The way farming was conducted in those days, the properties in the western parts of Germany were
already divided. A further division of the farms among the sons was impossible and the search for new ground forced many people to the relatively unpopulated east. Promises, like free ground, no taxes, freedom and independence were reason enough for the settlers to join the trek to the east.
The farmers in Germany were free and independent by Germen law. Their fields and buildings were their property, which they could pass on to their sons, which they could divide and even sell. The farmer had to pay a tribute to the aristocracy of his area; the new settlers were exempt from this tax for the first 10 years. The farmer himself and his family were free and only obliged to do military service.
The houses were small and consisted of only one room for humans and animals alike and the smoke of the fire left the house through openings in the gables.
The way the village was laid out originally, along the brook, concludes that today’s main road did not exist at the founding of Zodel.
The oldest construction pieces of the church date back to the early 1320 and before that a wooden Chappell, which dated back to the 13th century and leaves us with the conclusion that the village Zodel existed already in the mid 12th century as a proper settlement, because only settled villages could erect a church. The first mention of the church of Zodel is found in a book in the library of the Bishop of Meissen dated 1346.
There are two interpretations about the origin of the name Zodel .
Here it is said that it originates from the sorbian word CZODJEL -czo = behinddjel = the mountainmeaning = behind the mountain. Even though the village of Zodel cannot be seen from a far distance, there is no mountain close to Zodel. The chronicler finds this interpretation very daring and tends more to the 2nd variant.

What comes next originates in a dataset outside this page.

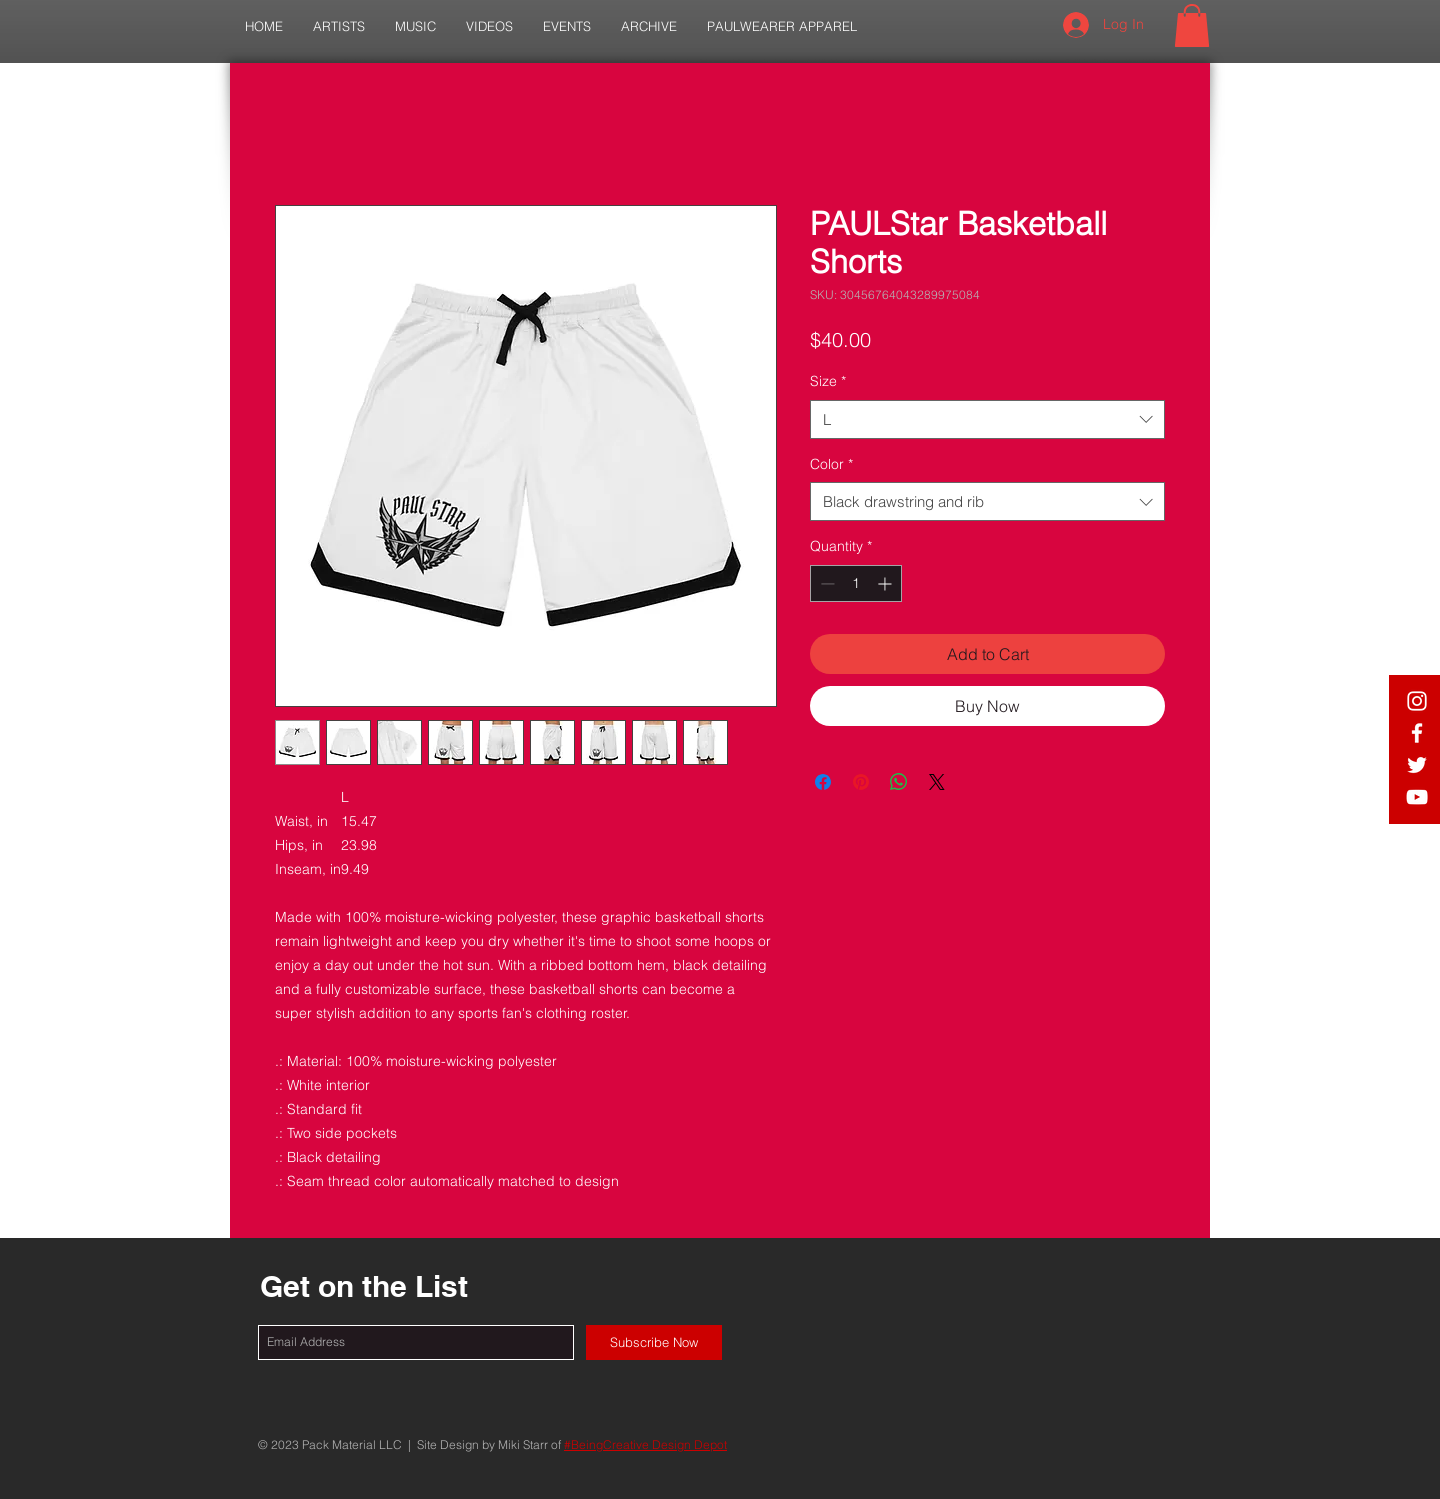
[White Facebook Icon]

Seen from the village of Lissa , which Zodel was a part of in the olden days, Zodel appeared to look like a small corner. The old Germanic word for corner was Zoil or Coil and the development of the word Coil to Codil and than Czodel to today’s Zodel is more likely.
Zodel was mentioned in a document dating back to 1362 as Czodil and some years later in 1397 as Czodel.
In fact, Zodel is a German settlement with settlers from Franconia, it is very doubtful that they would have chosen a name from a foreign.